Do we need Feller condition if volatility jumps? Consider the SDE:
\begin{equation}
dv_t = k(\theta - v_t) dt + \xi \sqrt{v_t} dW^{v}_{t}
\end{equation}
It describes a process $v_t$ which is a strictly positive if the drift is stronger enough, i.e. if drift parameters ($k$, the speed of mean-reverting, and $\theta$, mean-reverting level) and the Vol-of-Vol $\xi$ satisfy:
\begin{equation}
k \theta > \frac{1}{2} \xi^2
\end{equation}
which is known as Feller condition.
I know this condition can be generalized to multi-factor affine processes.
For example, if the volatility of the returns $\log S_t$ is made of several independent factors $v_{1,t},v_{2,t},...,v_{n,t}$, then the Feller condition applies to each factor separately (check here at page 705, for example). 
Moreover Duffie and Kan (1996) provide a multidimensional extension of the Feller condition.

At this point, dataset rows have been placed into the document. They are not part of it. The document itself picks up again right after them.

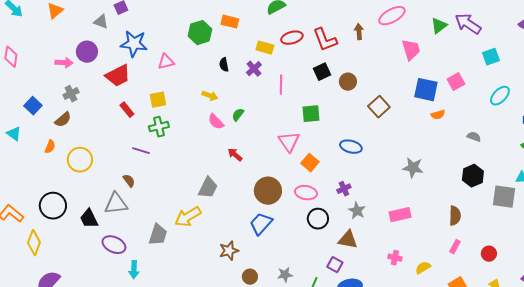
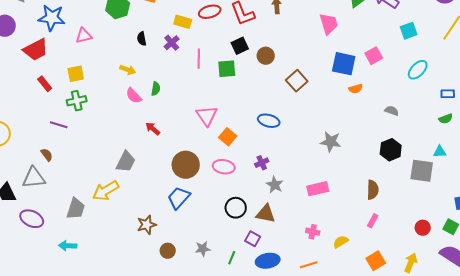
green square: (311, 114) -> (227, 69), moved
green semicircle: (238, 115) -> (156, 89), turned 152
black circle: (318, 219) -> (236, 208), moved
red circle: (489, 254) -> (423, 228), moved
cyan arrow: (134, 270) -> (68, 246), moved, turned 90

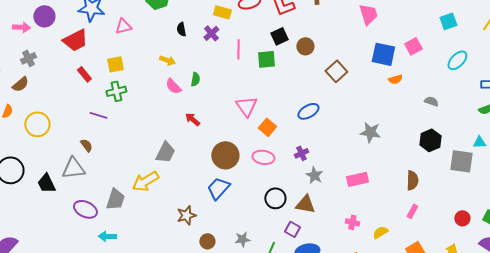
blue ellipse: (269, 121) -> (308, 111), turned -45
purple ellipse: (32, 219) -> (85, 209), moved

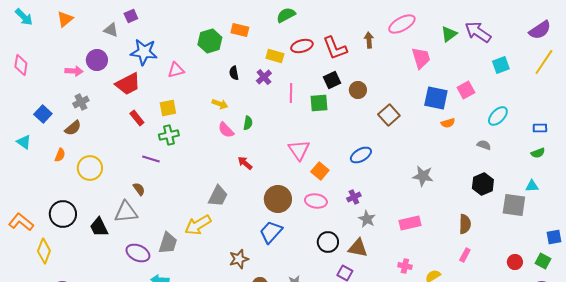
cyan ellipse: (457, 60) -> (498, 116), moved

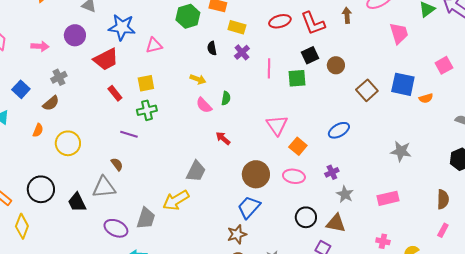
yellow rectangle: (275, 56) -> (237, 27), moved
pink arrow: (74, 71) -> (40, 46), moved
blue square: (436, 98) -> (403, 84), moved
brown star: (239, 259) -> (237, 234), moved

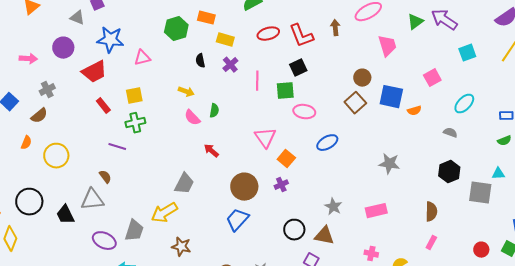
brown circle: (336, 65) -> (362, 78), moved
purple cross: (332, 172) -> (281, 185), moved
pink ellipse: (294, 176) -> (304, 112), moved
brown star: (237, 234) -> (181, 247), moved, turned 30

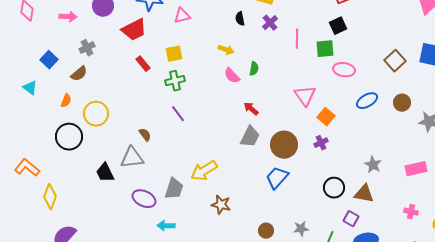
brown circle: (362, 78) -> (402, 103), moved
purple line: (117, 147) -> (178, 114), moved, turned 36
gray trapezoid: (184, 184) -> (250, 137), moved
black circle: (29, 202) -> (69, 137), moved

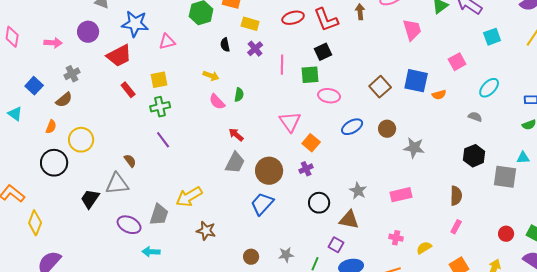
black trapezoid: (105, 173) -> (90, 199), turned 60
black circle: (334, 188) -> (319, 203), moved

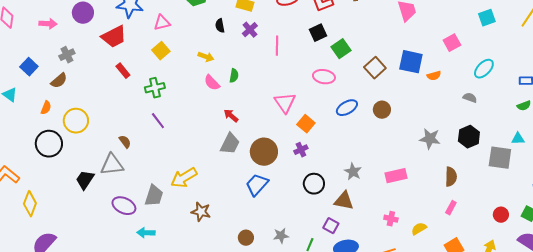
green square: (310, 75) -> (341, 49), moved, turned -30
yellow square: (159, 80) -> (161, 51), moved, turned -30
gray star: (414, 148) -> (430, 139), moved

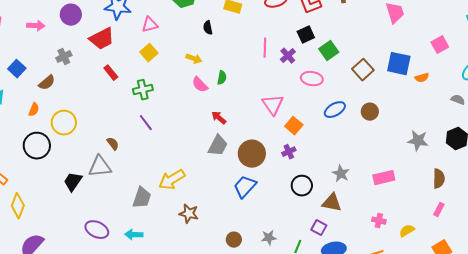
purple cross: (250, 30) -> (288, 56), moved
gray cross: (67, 55) -> (64, 57), moved
purple ellipse: (124, 206) -> (97, 230), moved

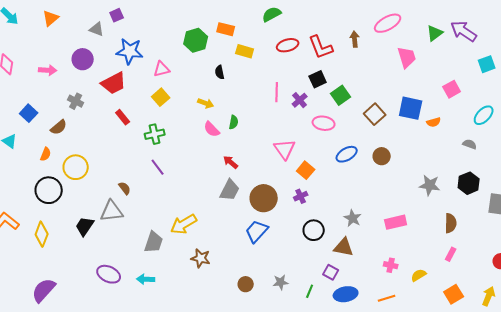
gray cross: (64, 57) -> (76, 101), turned -35
yellow diamond: (18, 206) -> (42, 234), moved

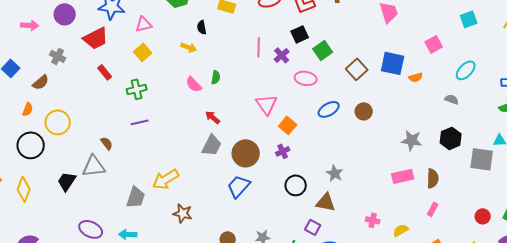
yellow arrow: (206, 103) -> (189, 47), moved
purple line: (158, 167) -> (140, 122), turned -66
pink rectangle: (396, 222) -> (403, 176), moved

But I still don't understand if we still need the (or a sort of) Feller condition in case of jump-diffusion. You may consider for example the simple case of a volatility factor with exponentially distributed jumps:
\begin{equation}
dv_t = k(\theta - v_t) dt + \xi \sqrt{v_t} dW^{v}_{t} + dJ^{v}_{t}
\end{equation}
where $J^{v}_{t}$ is a compound Poisson process, independent of the Wiener $W^{v}_{t}$. The Poisson arrival intensity is a constant $\lambda$ with mean $\gamma$.
I observe that in this case, the long term mean reverting level is jump-adjusted:
\begin{equation}
\theta \Longrightarrow \theta ^{*}=\theta + \frac{\lambda}{k} \gamma
\end{equation}
so I suspect if a sort of Feller condition applies it must depends on jumps.
Nevertheless, from a purely intuitive perspective, even if the barrier at $v_t = 0$ is absorbent, jump would pull back from 0 again.
Thanks for your time and attention.
 A: Are you looking for a condition to ensure that the origin is not attainable or one to ensure that process is nonexplosive? 
If the former, note that in your jump-diffusion, the size of the jumps must be nonnegative. Otherwise, it's possible that one negative jump leads the process to achieve some negative position, which makes the square root term undefined. Therefore, with the assumption of nonnegative jumps, the same Feller condition ensures that the process never achieves the origin in finite time. 
If the latter, note that the jumps cannot occur too frequently ($\lambda$ should be small enough) and that the jump size cannot be too large ($\gamma$ should be small). Otherwise, the process may blow up. More precisely, the mean-reversion must be "stronger" than the jumps for nonexplosiveness. If the intensity of the jumps is $\lambda_1 v_t + \lambda$, then the following condition
$$\kappa > \lambda_1\gamma$$
would make the process not only nonexplosive, but in fact ergodic.
Since the intensity is a constant in your setting, you don't need such a condition.